### TASK BRIEF:
Would you please copy every line below that includes the string "pour"?

Collected data:
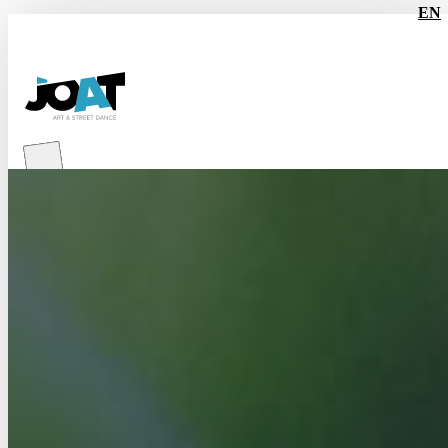
EN
Les
BILLETS pour les BATTLES
sont maintenant en vente!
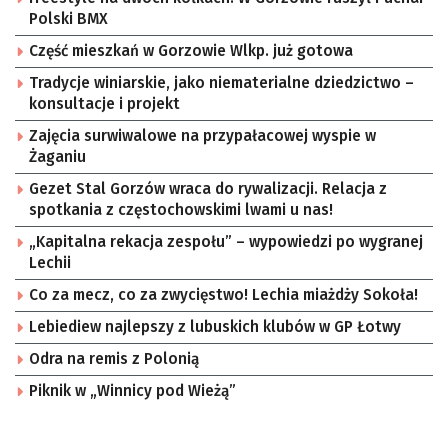
Polski BMX
Część mieszkań w Gorzowie Wlkp. już gotowa
Tradycje winiarskie, jako niematerialne dziedzictwo –
konsultacje i projekt
Zajęcia surwiwalowe na przypałacowej wyspie w
Żaganiu
Gezet Stal Gorzów wraca do rywalizacji. Relacja z
spotkania z częstochowskimi lwami u nas!
„Kapitalna rekacja zespołu” – wypowiedzi po wygranej
Lechii
Co za mecz, co za zwycięstwo! Lechia miażdży Sokoła!
Lebiediew najlepszy z lubuskich klubów w GP Łotwy
Odra na remis z Polonią
Piknik w „Winnicy pod Wieżą”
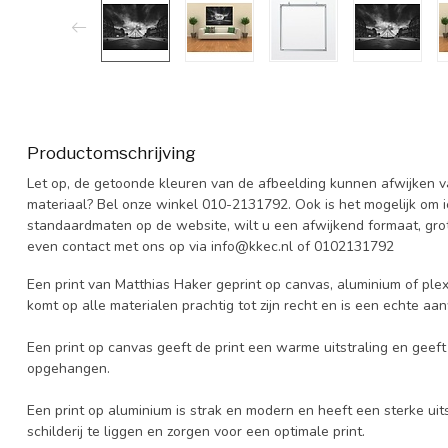
Productomschrijving
Let op, de getoonde kleuren van de afbeelding kunnen afwijken van
materiaal? Bel onze winkel 010-2131792. Ook is het mogelijk om 
standaardmaten op de website, wilt u een afwijkend formaat, grot
even contact met ons op via
info@kkec.nl
of 0102131792
Een print van Matthias Haker geprint op canvas, aluminium of plexi
komt op alle materialen prachtig tot zijn recht en is een echte aa
Een print op canvas geeft de print een warme uitstraling en geeft h
opgehangen.
Een print op aluminium is strak en modern en heeft een sterke uits
schilderij te liggen en zorgen voor een optimale print.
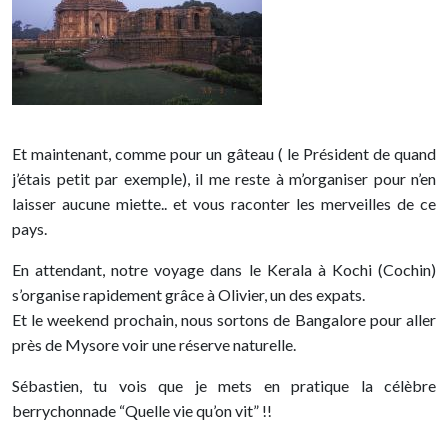
Et maintenant, comme pour un gâteau ( le Président de quand
j’étais petit par exemple), il me reste à m’organiser pour n’en
laisser aucune miette.. et vous raconter les merveilles de ce
pays.
En attendant, notre voyage dans le Kerala à Kochi (Cochin)
s’organise rapidement grâce à Olivier, un des expats.
Et le weekend prochain, nous sortons de Bangalore pour aller
près de Mysore voir une réserve naturelle.
Sébastien, tu vois que je mets en pratique la célèbre
berrychonnade “Quelle vie qu’on vit” !!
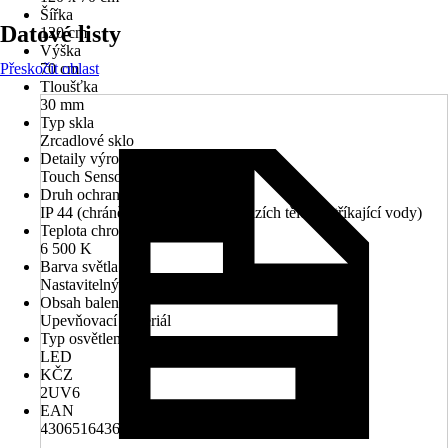
Šířka
Datové listy
120 cm
Výška
Přeskočit oblast
70 cm
Tloušťka
30 mm
Typ skla
Zrcadlové sklo
Detaily výrobku
Touch Sensor
Druh ochrany
IP 44 (chráněno před vniknutím cizích těles a stříkající vody)
Teplota chromatičnosti
6 500 K
Barva světla
Nastavitelný odstín bílé
Obsah balení
Upevňovací materiál
Typ osvětlení
LED
KČZ
2UV6
EAN
4306516436958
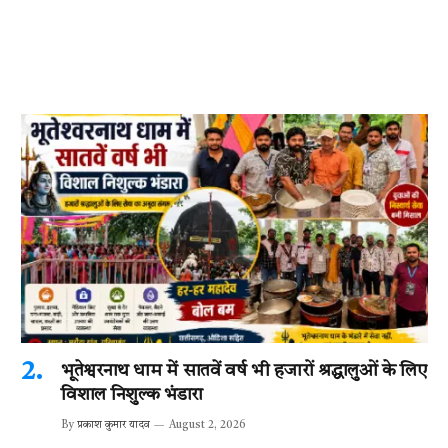
भूतेश्वरनाथ धाम में सातवें वर्ष भी हजारों श्रद्धालुओं के लिए
विशाल निशुल्क भंडारा
By
प्रकाश कुमार यादव
August 2, 2026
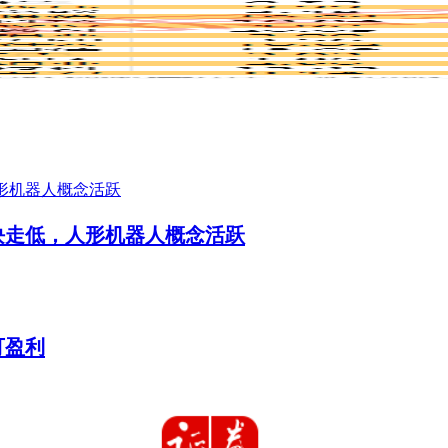
板块走低，人形机器人概念活跃
可盈利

### TASK SOLUTION:
BILLETS pour les BATTLES
Et maintenant, comme pour un gâteau ( le Président de quand
j’étais petit par exemple), il me reste à m’organiser pour n’en
Et le weekend prochain, nous sortons de Bangalore pour aller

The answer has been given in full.